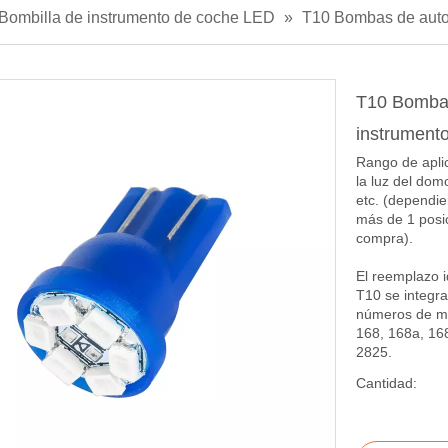
Bombilla de instrumento de coche LED
»
T10 Bombas de autom
T10 Bombas
instrument
Rango de aplic
la luz del domo
etc. (dependie
más de 1 posic
compra).
El reemplazo i
T10 se integra
números de mo
168, 168a, 16
2825.
Cantidad:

TRY IT: Return the listing above word for word. Keep the images out.

RESPONSE:
Bombilla de instrumento de coche LED
»
T10 Bombas de autom
T10 Bombas
instrument
Rango de aplic
la luz del domo
etc. (dependie
más de 1 posic
compra).
El reemplazo i
T10 se integra
números de mo
168, 168a, 16
2825.
Cantidad:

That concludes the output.